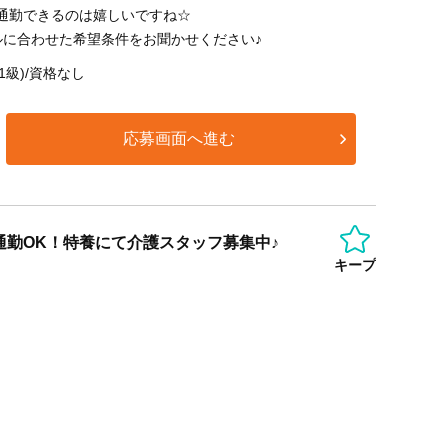
通勤できるのは嬉しいですね☆
ルに合わせた希望条件をお聞かせください♪
1級)/資格なし
応募画面へ進む
ー通勤OK！特養にて介護スタッフ募集中♪
キープ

◆ ◆ ◆ ◆ ◆

Repeat the records above verbatim, dropping the pictures.

通勤できるのは嬉しいですね☆
ルに合わせた希望条件をお聞かせください♪
1級)/資格なし
応募画面へ進む
ー通勤OK！特養にて介護スタッフ募集中♪
キープ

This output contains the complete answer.